Let me explain: Khôrada formed a couple years ago after Agalloch broke up and three-quarters of the members of that band joined up with guitarist and vocalist Aaron John Gregory (of Giant Squid, currently on hiatus). The inclination when talking about such groups is to compare them to previous projects, which, in this case, isn't completely unfair. After all, these were two forces of modern metal: one reshaping black metal into majestic, sidewinding epics, and the other extending cephalopodic lore to doomy prog-rock.
But hit play on "Glacial Gold" from the band's debut album Salt, and it's quickly apparent that Khôrada sounds like nothing before it.
"'Glacial Gold' is a turning-point song on Salt," Aaron John Gregory tells NPR Music, "sorrowfully reflecting on what came before it, while looking for the means to move forward; a metaphor possibly for my own life, or even that of this band and what it represents for all of us involved in it."

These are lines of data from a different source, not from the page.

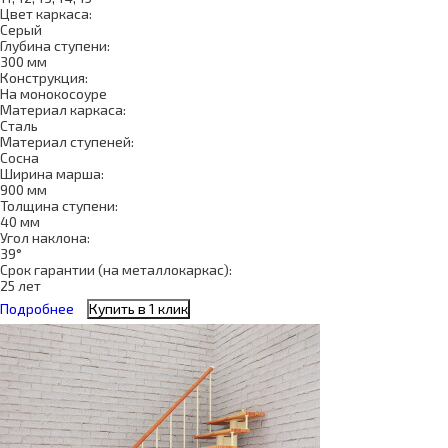
Цвет каркаса:
Серый
Глубина ступени:
300 мм
Конструкция:
На монокосоуре
Материал каркаса:
Сталь
Материал ступеней:
Сосна
Ширина марша:
900 мм
Толщина ступени:
40 мм
Угол наклона:
39°
Срок гарантии (на металлокаркас):
25 лет
Подробнее
Купить в 1 клик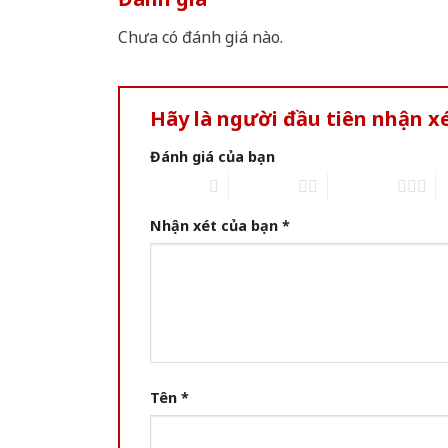
Chưa có đánh giá nào.
Hãy là người đầu tiên nhận x
Đánh giá của bạn
1 of 5 stars
2 of 5 stars
3 of 5 stars
4 
Nhận xét của bạn
*
Tên
*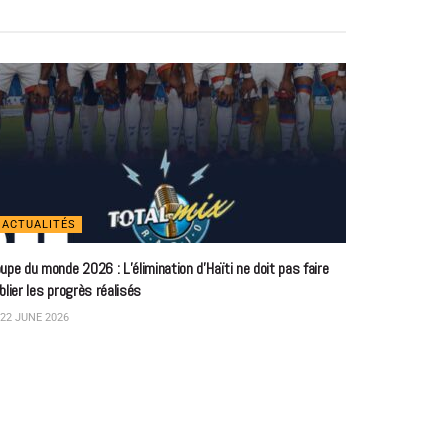
ACTUALITÉS
upe du monde 2026 : L’élimination d’Haïti ne doit pas faire
blier les progrès réalisés
22 JUNE 2026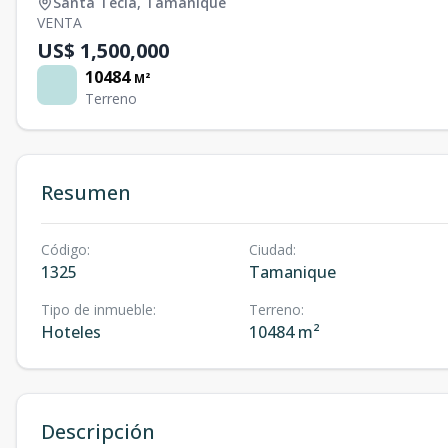
Santa Tecla
,
Tamanique
VENTA
US$ 1,500,000
10484
M²
Terreno
Resumen
Código
:
Ciudad
:
1325
Tamanique
Tipo de inmueble
:
Terreno
:
Hoteles
10484 m²
Descripción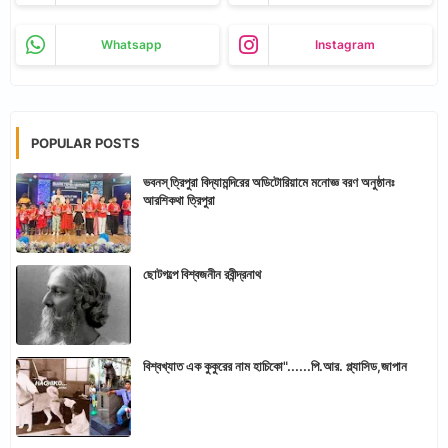
Whatsapp
Instagram
POPULAR POSTS
ভবনস্ ত্রিপুরা বিদ্যামন্দিরের অডিটোরিয়ামে মনোজ্ঞ বরণ অনুষ্ঠানঃ
আরশিকথা ত্রিপুরা
ছোটগল্পে বিশ্বজনীন রবীন্দ্রনাথ
বিশ্বখ্যাত এক কুকুরের নাম হাচিকো"......পি.আর. প্ল্যাসিড,জাপান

Gregory's warbling baritone sets quite the gothic overtone for the six-minute track. "Dare I be so lucky to find / gold exposed behind them all? / Gold in every tragedy / that makes landfall," he sings. It's just as much a reflection on his life as it is a silver (er, gold) lining for the rest of the members who went through a very public breakup in Agalloch. Those searching for foggy black-metal riffs and blast beats won't find much here; instead, guitarist Don Anderson, bassist Jason Walton and drummer Aesop Dekker conjure an explorative sense of wonder and deftly weave it throughout the doomy and wandering "Glacial Gold." It's all stitched together by Jackie Perez Gratz's (Giant Squid, Grayceon, Amber Asylum) sorrowful and seeking cello. This is the kind of monumental chemistry that can't be forced, but forged over years of work.
Salt comes out July 20 via Prophecy Productions.